*** Begin section ***

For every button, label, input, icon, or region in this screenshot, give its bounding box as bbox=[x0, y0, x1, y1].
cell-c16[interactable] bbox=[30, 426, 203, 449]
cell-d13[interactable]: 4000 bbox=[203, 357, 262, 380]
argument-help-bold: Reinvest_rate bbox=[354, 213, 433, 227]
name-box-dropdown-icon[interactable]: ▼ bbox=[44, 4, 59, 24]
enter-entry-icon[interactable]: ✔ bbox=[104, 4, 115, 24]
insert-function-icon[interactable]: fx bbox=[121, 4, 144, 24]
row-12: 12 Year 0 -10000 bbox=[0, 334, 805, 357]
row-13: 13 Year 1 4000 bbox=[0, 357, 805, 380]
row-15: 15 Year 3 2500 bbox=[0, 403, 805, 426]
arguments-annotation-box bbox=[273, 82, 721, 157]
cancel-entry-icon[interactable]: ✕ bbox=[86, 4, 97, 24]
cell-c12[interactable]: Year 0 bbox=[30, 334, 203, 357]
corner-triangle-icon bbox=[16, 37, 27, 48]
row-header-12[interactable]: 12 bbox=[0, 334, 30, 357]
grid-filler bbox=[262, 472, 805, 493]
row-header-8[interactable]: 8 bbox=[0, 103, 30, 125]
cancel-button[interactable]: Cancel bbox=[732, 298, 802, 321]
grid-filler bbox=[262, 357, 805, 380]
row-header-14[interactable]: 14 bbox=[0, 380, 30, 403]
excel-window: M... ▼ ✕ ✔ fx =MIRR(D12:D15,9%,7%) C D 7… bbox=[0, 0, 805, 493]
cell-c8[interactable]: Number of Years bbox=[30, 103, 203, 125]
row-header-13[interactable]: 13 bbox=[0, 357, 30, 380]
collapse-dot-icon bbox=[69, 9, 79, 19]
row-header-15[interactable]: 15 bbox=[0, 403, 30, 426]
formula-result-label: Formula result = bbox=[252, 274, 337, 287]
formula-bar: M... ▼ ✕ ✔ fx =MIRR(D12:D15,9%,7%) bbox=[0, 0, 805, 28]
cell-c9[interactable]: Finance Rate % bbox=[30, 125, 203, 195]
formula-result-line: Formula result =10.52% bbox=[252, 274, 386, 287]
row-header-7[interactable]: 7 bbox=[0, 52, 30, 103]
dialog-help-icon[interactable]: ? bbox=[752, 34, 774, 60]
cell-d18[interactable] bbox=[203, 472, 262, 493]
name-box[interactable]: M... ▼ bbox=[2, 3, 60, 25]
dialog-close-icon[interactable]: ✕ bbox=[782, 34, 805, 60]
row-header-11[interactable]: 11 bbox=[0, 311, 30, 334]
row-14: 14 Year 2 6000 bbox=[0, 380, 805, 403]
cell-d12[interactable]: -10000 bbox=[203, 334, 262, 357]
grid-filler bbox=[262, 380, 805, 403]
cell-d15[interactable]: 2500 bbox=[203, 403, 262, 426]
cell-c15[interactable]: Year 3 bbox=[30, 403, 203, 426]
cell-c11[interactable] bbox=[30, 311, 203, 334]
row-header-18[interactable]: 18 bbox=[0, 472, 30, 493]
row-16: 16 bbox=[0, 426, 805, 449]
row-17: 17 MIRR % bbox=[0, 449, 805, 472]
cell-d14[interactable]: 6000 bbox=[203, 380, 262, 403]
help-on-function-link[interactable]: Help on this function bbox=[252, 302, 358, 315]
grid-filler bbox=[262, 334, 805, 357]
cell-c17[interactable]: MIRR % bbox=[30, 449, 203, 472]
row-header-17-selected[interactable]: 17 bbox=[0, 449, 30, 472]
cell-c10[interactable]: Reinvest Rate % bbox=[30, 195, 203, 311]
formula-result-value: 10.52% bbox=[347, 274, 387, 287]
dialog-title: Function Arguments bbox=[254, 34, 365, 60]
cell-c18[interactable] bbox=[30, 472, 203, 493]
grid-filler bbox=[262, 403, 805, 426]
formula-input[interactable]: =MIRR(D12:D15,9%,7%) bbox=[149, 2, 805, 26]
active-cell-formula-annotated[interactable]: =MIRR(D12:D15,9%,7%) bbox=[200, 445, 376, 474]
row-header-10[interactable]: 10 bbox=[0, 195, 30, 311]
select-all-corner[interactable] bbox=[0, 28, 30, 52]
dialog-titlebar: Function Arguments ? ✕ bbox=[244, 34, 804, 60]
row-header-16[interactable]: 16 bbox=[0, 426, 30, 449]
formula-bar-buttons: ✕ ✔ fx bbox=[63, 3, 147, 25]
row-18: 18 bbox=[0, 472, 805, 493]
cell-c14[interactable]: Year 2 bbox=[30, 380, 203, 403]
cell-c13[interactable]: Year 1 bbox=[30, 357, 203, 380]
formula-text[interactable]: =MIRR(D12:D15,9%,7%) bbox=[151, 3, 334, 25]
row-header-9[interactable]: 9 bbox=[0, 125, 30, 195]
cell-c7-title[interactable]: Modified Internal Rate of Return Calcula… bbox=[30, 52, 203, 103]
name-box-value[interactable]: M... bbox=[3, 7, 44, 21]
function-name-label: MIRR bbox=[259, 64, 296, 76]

*** End section ***
*** Begin section ***

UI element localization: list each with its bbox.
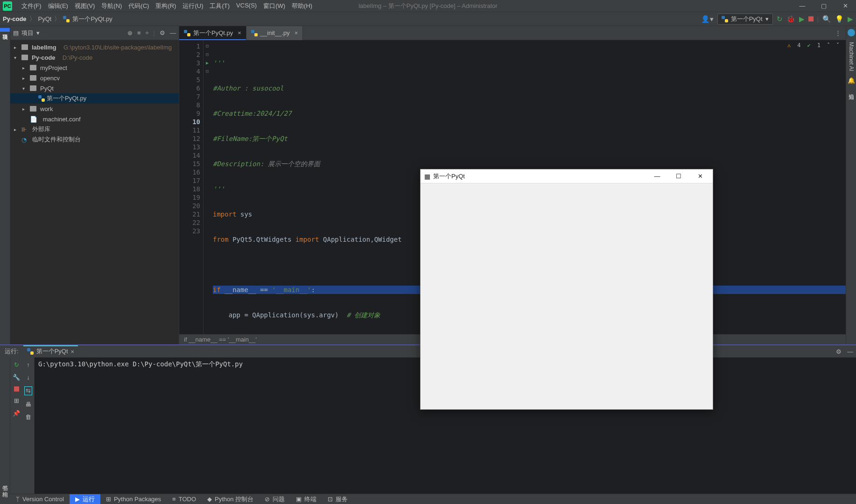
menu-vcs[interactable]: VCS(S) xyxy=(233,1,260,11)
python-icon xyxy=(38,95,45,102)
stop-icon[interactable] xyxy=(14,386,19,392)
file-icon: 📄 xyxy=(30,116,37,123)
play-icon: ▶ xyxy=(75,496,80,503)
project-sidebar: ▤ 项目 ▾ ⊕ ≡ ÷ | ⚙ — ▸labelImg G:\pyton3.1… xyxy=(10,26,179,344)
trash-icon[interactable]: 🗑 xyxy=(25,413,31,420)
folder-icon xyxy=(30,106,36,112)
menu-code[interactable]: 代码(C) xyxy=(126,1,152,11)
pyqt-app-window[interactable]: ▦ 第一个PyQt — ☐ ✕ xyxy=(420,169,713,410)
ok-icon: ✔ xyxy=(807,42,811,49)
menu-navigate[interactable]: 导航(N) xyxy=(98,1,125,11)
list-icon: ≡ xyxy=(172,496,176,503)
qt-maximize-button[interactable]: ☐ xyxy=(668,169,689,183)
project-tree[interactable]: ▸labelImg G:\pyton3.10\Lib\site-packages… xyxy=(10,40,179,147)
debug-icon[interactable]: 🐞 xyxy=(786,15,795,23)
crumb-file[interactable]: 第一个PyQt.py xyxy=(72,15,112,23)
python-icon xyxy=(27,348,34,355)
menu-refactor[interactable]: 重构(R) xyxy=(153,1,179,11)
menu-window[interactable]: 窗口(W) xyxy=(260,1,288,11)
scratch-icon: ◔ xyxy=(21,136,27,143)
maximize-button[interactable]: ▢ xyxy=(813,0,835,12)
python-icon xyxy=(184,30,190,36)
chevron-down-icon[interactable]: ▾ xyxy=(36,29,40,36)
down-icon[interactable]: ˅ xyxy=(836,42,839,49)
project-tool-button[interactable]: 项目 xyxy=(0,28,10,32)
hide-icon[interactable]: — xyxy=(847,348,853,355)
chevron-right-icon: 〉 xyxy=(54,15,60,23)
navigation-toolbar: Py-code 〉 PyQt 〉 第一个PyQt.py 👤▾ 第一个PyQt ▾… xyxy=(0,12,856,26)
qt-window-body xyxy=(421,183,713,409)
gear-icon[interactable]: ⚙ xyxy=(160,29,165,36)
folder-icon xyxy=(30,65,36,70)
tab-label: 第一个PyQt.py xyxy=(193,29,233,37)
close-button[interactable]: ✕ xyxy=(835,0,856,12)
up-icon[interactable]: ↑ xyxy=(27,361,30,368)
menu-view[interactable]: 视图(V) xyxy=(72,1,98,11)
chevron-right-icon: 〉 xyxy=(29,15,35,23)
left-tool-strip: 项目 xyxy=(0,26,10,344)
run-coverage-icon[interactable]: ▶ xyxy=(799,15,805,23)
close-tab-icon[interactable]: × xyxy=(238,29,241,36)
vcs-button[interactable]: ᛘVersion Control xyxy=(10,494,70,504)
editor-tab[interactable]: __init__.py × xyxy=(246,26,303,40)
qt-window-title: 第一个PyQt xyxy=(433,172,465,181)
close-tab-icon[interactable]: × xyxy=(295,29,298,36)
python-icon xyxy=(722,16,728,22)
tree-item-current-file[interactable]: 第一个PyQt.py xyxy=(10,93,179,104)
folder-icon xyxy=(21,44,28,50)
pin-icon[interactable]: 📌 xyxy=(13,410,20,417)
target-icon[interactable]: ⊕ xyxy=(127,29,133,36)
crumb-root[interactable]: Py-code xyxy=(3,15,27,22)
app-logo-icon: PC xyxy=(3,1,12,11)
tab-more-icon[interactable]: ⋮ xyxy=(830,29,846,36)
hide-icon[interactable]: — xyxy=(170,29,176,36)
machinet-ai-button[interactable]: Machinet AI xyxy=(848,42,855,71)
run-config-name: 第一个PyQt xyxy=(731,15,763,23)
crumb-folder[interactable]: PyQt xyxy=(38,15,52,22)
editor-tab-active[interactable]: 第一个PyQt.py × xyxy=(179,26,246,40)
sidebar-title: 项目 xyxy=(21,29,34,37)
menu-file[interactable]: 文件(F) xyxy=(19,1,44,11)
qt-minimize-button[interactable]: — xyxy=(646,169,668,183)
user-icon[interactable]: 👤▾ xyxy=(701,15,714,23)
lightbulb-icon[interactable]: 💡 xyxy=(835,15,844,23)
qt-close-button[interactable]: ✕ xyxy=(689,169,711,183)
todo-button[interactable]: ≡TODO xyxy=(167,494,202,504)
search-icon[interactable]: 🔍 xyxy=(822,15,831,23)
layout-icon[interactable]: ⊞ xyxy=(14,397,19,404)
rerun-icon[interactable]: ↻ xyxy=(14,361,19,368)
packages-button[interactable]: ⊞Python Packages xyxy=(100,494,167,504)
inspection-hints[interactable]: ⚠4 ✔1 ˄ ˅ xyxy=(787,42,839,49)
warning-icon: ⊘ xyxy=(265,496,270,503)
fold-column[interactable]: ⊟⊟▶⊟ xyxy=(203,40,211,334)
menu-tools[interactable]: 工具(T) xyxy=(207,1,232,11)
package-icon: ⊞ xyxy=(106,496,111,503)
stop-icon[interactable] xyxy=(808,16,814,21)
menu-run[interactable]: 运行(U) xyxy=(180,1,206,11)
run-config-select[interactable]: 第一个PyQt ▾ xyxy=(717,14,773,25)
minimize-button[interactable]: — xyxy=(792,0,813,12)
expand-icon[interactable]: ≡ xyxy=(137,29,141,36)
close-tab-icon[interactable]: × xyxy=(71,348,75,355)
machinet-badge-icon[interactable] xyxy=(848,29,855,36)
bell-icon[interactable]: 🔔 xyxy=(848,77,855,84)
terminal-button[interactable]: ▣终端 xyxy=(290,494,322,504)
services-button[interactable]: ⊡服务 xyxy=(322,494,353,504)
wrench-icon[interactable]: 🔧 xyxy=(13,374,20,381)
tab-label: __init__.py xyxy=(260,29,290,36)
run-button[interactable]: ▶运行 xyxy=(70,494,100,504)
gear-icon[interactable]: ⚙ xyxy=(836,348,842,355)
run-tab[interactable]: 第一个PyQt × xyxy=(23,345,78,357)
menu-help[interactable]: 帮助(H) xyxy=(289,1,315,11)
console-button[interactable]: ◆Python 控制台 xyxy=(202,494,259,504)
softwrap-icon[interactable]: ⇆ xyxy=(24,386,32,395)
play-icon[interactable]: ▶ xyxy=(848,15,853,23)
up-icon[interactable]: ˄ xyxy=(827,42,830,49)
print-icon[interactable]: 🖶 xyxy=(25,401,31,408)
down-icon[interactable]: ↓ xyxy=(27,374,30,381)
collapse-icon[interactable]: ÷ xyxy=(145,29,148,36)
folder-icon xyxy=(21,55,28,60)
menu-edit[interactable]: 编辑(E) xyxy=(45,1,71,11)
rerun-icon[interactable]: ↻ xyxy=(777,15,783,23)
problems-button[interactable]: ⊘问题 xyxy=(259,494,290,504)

*** End section ***

WORK REQUEST: Across the whole listing above, find every line with the string "tree" and copy it.

FINISHED TASK:
project-tree[interactable]: ▸labelImg G:\pyton3.10\Lib\site-packages… xyxy=(10,40,179,147)
tree-item-current-file[interactable]: 第一个PyQt.py xyxy=(10,93,179,104)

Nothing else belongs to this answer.